[Task item]: Omit the pictures, then reproduce every remaining record exactly.

++++ Study material

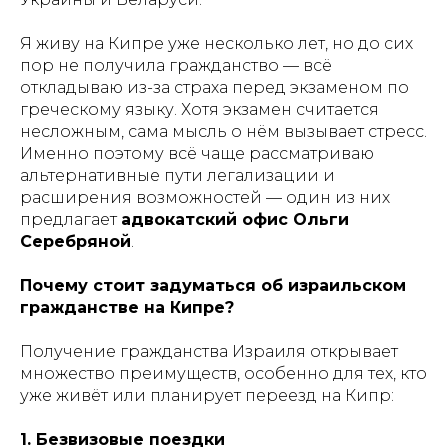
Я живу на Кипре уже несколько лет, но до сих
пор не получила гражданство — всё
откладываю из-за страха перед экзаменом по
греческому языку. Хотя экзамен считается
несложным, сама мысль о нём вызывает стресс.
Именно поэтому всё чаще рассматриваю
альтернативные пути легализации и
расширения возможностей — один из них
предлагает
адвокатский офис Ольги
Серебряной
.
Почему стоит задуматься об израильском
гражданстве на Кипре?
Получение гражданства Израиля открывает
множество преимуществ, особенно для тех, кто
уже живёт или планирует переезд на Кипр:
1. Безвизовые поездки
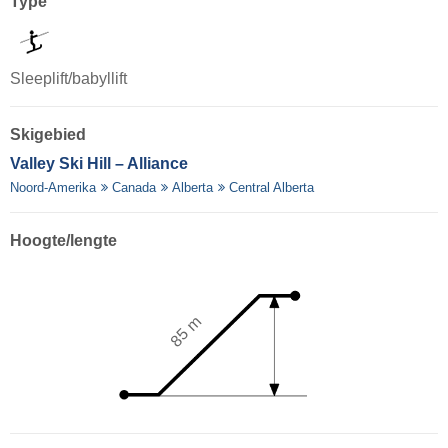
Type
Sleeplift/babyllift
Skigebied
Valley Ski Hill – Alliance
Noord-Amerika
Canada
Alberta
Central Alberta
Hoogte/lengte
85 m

++++++++

[Exercise solution]:
Я живу на Кипре уже несколько лет, но до сих
пор не получила гражданство — всё
откладываю из-за страха перед экзаменом по
греческому языку. Хотя экзамен считается
несложным, сама мысль о нём вызывает стресс.
Именно поэтому всё чаще рассматриваю
альтернативные пути легализации и
расширения возможностей — один из них
предлагает
адвокатский офис Ольги
Серебряной
.
Почему стоит задуматься об израильском
гражданстве на Кипре?
Получение гражданства Израиля открывает
множество преимуществ, особенно для тех, кто
уже живёт или планирует переезд на Кипр:
1. Безвизовые поездки
Type
Sleeplift/babyllift
Skigebied
Valley Ski Hill – Alliance
Noord-Amerika
Canada
Alberta
Central Alberta
Hoogte/lengte
85 m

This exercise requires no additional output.